Pace Prints is pleased to present Titans of the ’80s, a group exhibition of prints and monoprints by George Condo, David Salle, and Julian Schnabel at 521 West 26th, 3rd floor. The exhibition will focus on this group of artists who came to international prominence in the 1980s by highlighting prints they created between 1985 and 2019. Titans of the ’80s will be on view June 3–July 2, 2021.
In the decade that brought us the rise of MTV, acid-washed jeans, and Reaganomics, these three artists became the appointed masters of the Neo-expressionist movement. These artists and their peers, mixing abstraction and figuration, subverted the glossy look of ’60s Pop and steamrolled the quiet Minimal and Conceptual movements of the 1970s.
George Condo, a painter who has grown in acclaim steadily since the 1980s, began his association with Pace Prints over 30 years ago. Nearly all of the projects by the artist in our exhibition are the result of a collaboration with the esteemed master printer Aldo Crommelynck. These etchings, specifically the set of seven Untitled works from 1989, are finely detailed portraits that refer to art historical subjects and exhibit Condo’s brilliance with expressionist form. Color and whimsy are introduced in the absurdist etching Clown. Invocations of Miles, a screenprint from 2000, highlights a period from later in Condo’s career in which a field of figures were woven together from broken, nearly abstract forms.
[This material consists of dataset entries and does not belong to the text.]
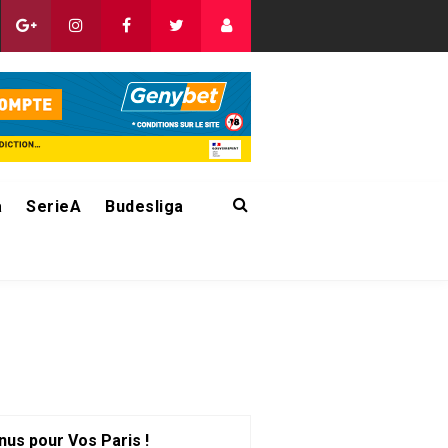
a
SerieA
Budesliga
nus pour Vos Paris !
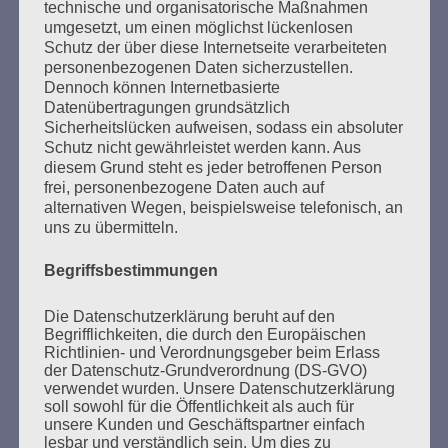
technische und organisatorische Maßnahmen
umgesetzt, um einen möglichst lückenlosen
Esther Bejarano
Schutz der über diese Internetseite verarbeiteten
personenbezogenen Daten sicherzustellen.
Dennoch können Internetbasierte
Datenübertragungen grundsätzlich
Sicherheitslücken aufweisen, sodass ein absoluter
Schutz nicht gewährleistet werden kann. Aus
diesem Grund steht es jeder betroffenen Person
frei, personenbezogene Daten auch auf
alternativen Wegen, beispielsweise telefonisch, an
uns zu übermitteln.
SUCHEN
NACH:
Begriffsbestimmungen
Die Datenschutzerklärung beruht auf den
Begrifflichkeiten, die durch den Europäischen
Richtlinien- und Verordnungsgeber beim Erlass
der Datenschutz-Grundverordnung (DS-GVO)
MARATHONLESUNG AUS DEN
verwendet wurden. Unsere Datenschutzerklärung
VERBRANNTEN BÜCHERN
soll sowohl für die Öffentlichkeit als auch für
unsere Kunden und Geschäftspartner einfach
lesbar und verständlich sein. Um dies zu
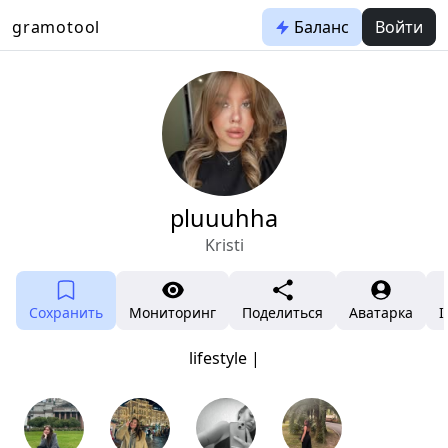
gramotool
Баланс
Войти
pluuuhha
Kristi
Сохранить
Мониторинг
Поделиться
Аватарка
I
lifestyle |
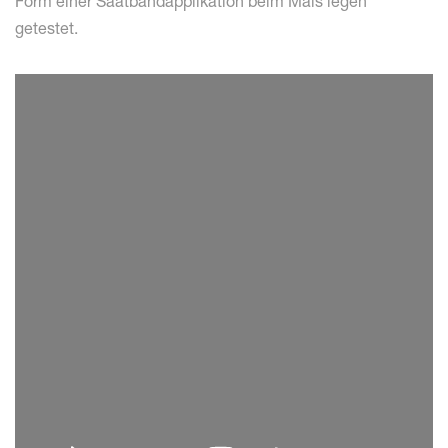
Form einer Saatbandapplikation beim Mais legen
getestet.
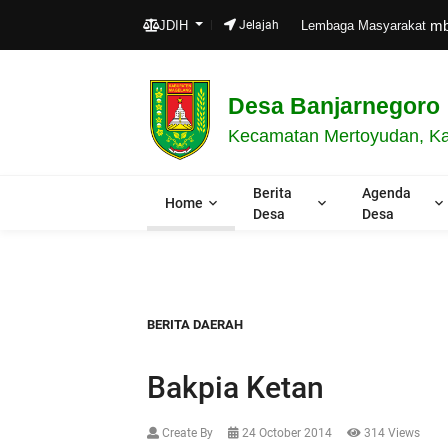
mbangun
JDIH
Jelajah
Lembaga Masyarakat
Desa Banjarnegoro
Kecamatan Mertoyudan, Ka
Berita
Agenda
Home
Desa
Desa
BERITA DAERAH
Bakpia Ketan
Create By
24 October 2014
314 Views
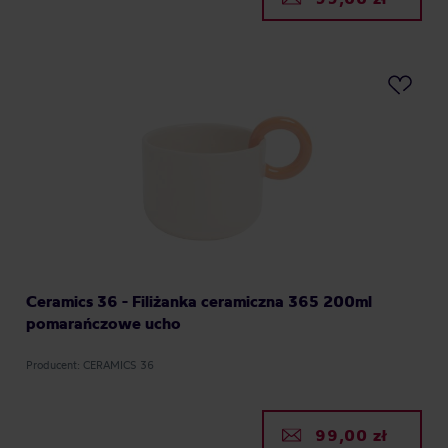
Ceramics 36 - Filiżanka ceramiczna 365 200ml
pomarańczowe ucho
Producent: CERAMICS 36
99,00 zł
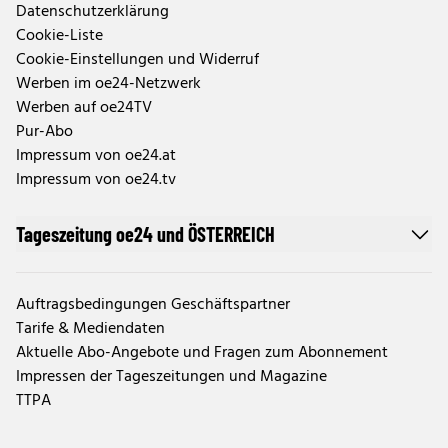
Datenschutzerklärung
Cookie-Liste
Cookie-Einstellungen und Widerruf
Werben im oe24-Netzwerk
Werben auf oe24TV
Pur-Abo
Impressum von oe24.at
Impressum von oe24.tv
Tageszeitung oe24 und ÖSTERREICH
Auftragsbedingungen Geschäftspartner
Tarife & Mediendaten
Aktuelle Abo-Angebote und Fragen zum Abonnement
Impressen der Tageszeitungen und Magazine
TTPA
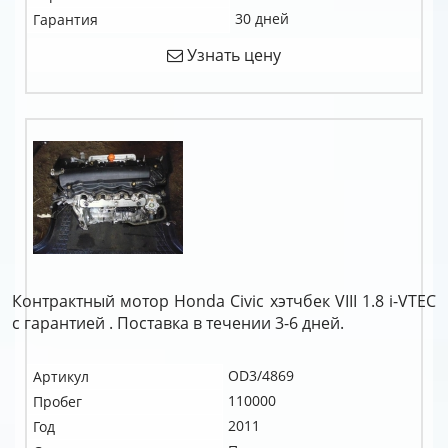
30 дней
Гарантия
Узнать цену
Контрактный мотор Honda Civic хэтчбек VIII 1.8 i-VTEC
c гарантией . Поставка в течении 3-6 дней.
OD3/4869
Артикул
110000
Пробег
2011
Год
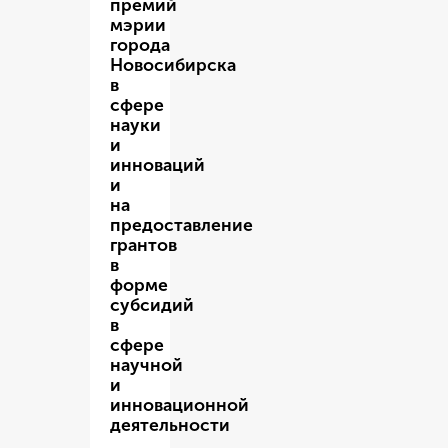
премий
мэрии
города
Новосибирска
в
сфере
науки
и
инноваций
и
на
предоставление
грантов
в
форме
субсидий
в
сфере
научной
и
инновационной
деятельности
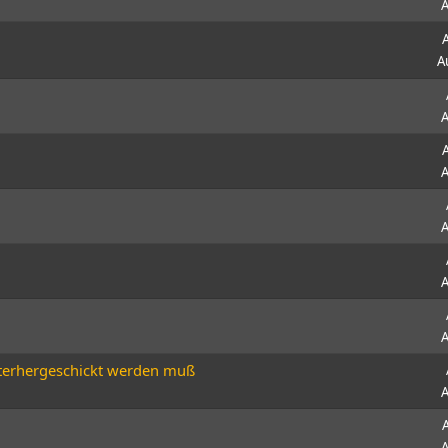
A
A
A
A
A
A
A
hinterhergeschickt werden muß
A
A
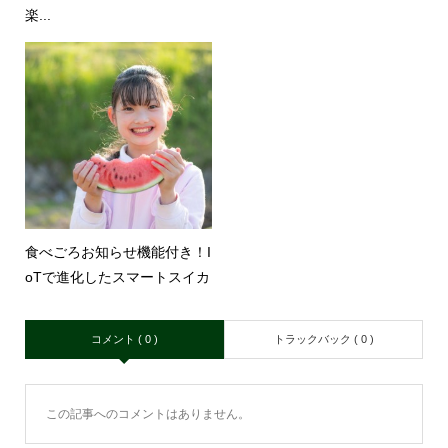
楽...
食べごろお知らせ機能付き！I
oTで進化したスマートスイカ
コメント ( 0 )
トラックバック ( 0 )
この記事へのコメントはありません。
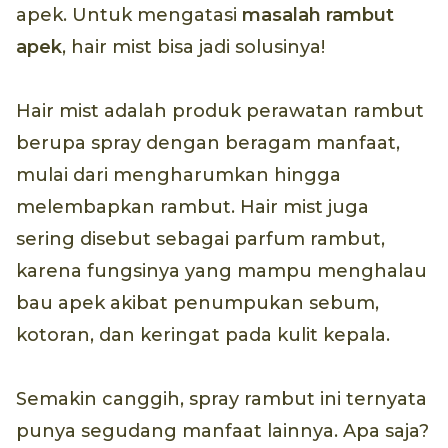
apek. Untuk mengatasi
masalah rambut
apek
, hair mist bisa jadi solusinya!
Hair mist adalah produk perawatan rambut
berupa spray dengan beragam manfaat,
mulai dari mengharumkan hingga
melembapkan rambut. Hair mist juga
sering disebut sebagai parfum rambut,
karena fungsinya yang mampu menghalau
bau apek akibat penumpukan sebum,
kotoran, dan keringat pada kulit kepala.
Semakin canggih, spray rambut ini ternyata
punya segudang manfaat lainnya. Apa saja?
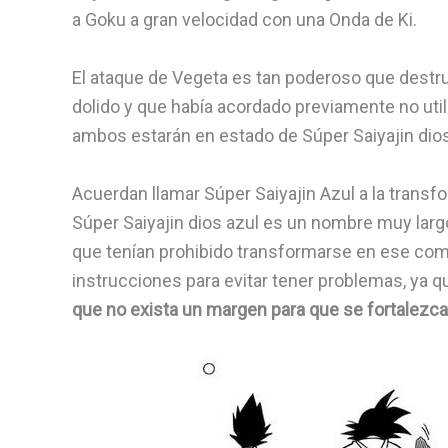
a Goku a gran velocidad con una Onda de Ki.
El ataque de Vegeta es tan poderoso que destruy
dolido y que había acordado previamente no uti
ambos estarán en estado de Súper Saiyajin dio
Acuerdan llamar Súper Saiyajin Azul a la trans
Súper Saiyajin dios azul es un nombre muy lar
que tenían prohibido transformarse en ese com
instrucciones para evitar tener problemas, ya 
que no exista un margen para que se fortalezc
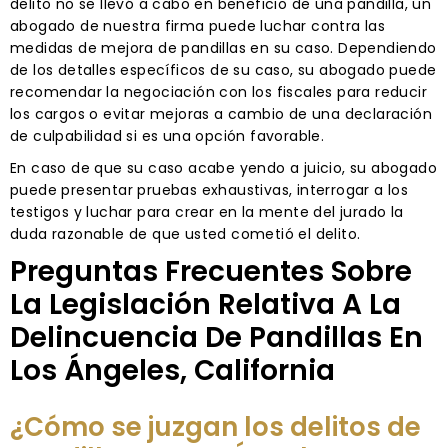
delito no se llevó a cabo en beneficio de una pandilla, un
abogado de nuestra firma puede luchar contra las
medidas de mejora de pandillas en su caso. Dependiendo
de los detalles específicos de su caso, su abogado puede
recomendar la negociación con los fiscales para reducir
los cargos o evitar mejoras a cambio de una declaración
de culpabilidad si es una opción favorable.
En caso de que su caso acabe yendo a juicio, su abogado
puede presentar pruebas exhaustivas, interrogar a los
testigos y luchar para crear en la mente del jurado la
duda razonable de que usted cometió el delito.
Preguntas Frecuentes Sobre
La Legislación Relativa A La
Delincuencia De Pandillas En
Los Ángeles, California
¿Cómo se juzgan los delitos de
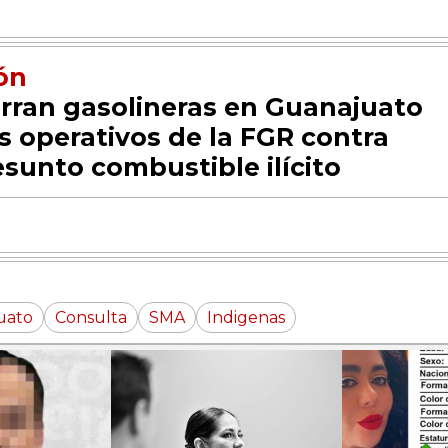
ón
erran gasolineras en Guanajuato
as operativos de la FGR contra
esunto combustible ilícito
uato
Consulta
SMA
Indigenas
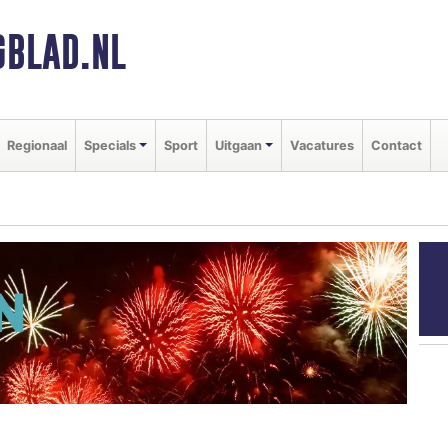
BLAD.NL
Regionaal
Specials
Sport
Uitgaan
Vacatures
Contact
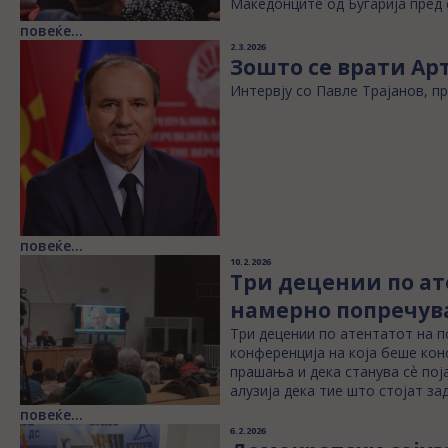
Македонците од Бугарија пред 
повеќе...
2.3.2026
Зошто се врати Ар
Интервју со Павле Трајанов, п
повеќе...
10.2.2026
Три децении по ат
намерно попречув
Три децении по атентатот на 
конференција на која беше конс
прашања и дека станува сѐ пој
алузија дека тие што стојат зад
повеќе...
6.2.2026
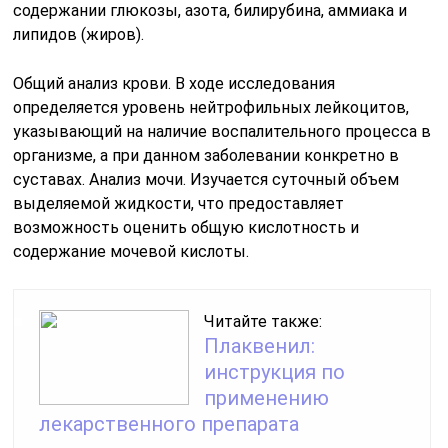
содержании глюкозы, азота, билирубина, аммиака и
липидов (жиров).
Общий анализ крови. В ходе исследования
определяется уровень нейтрофильных лейкоцитов,
указывающий на наличие воспалительного процесса в
организме, а при данном заболевании конкретно в
суставах. Анализ мочи. Изучается суточный объем
выделяемой жидкости, что предоставляет
возможность оценить общую кислотность и
содержание мочевой кислоты.
Читайте также:
Плаквенил:
инструкция по
применению
лекарственного препарата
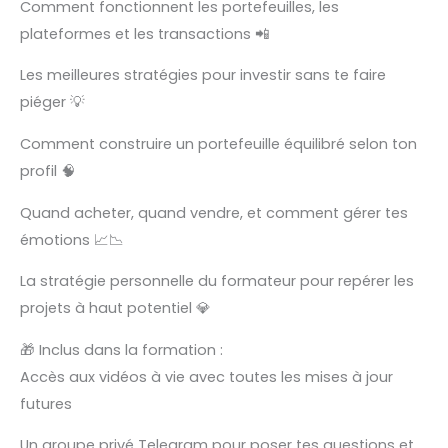
Comment fonctionnent les portefeuilles, les
plateformes et les transactions 📲
Les meilleures stratégies pour investir sans te faire
piéger 💡
Comment construire un portefeuille équilibré selon ton
profil 🧠
Quand acheter, quand vendre, et comment gérer tes
émotions 📈📉
La stratégie personnelle du formateur pour repérer les
projets à haut potentiel 💎
🎁 Inclus dans la formation :
Accès aux vidéos à vie avec toutes les mises à jour
futures
Un groupe privé Telegram pour poser tes questions et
David Salle remains a vital voice in contemporary art, as both writer and painter. The most recent project in this group is a series of monoprints created by Salle. Over the course of several months in 2019, the artist collaborated with Pace Editions’ master printmakers on a series of unique monotypes, a process that mirrors the act of painting by allowing the artist to apply inks directly to a plate before the image is transferred to paper in the press. To Salle, creating monotypes was immediate and intuitive: painting freehand onto plates, the artist worked as though he was in his own studio, with the added tools and inherent layering capabilities of the printmaking medium. The resulting works are a series of portraits, multilayered with floral imagery and patterns.
Julian Schnabel is a multidisciplinary artist who earned as many accolades for his visual art as he has for his for his films. In 1985, Schnabel envisioned several large-scale aquatint etchings on found maps. Prison Rodeo and A Boy from Naples are bold portraits that emerge from an overwhelmingly dark field in silhouette. In 1990, a group of 3 works Gothic Run Riot, Jean’s First Trip to Versailles and Billy’s First Portrait of God by Schnabel were created using multiple print techniques. Converting photographs with photolithography and then layering etching, woodcut and screenprint processes, the artist created the same boisterous, image and text-filled plane as his works on canvas.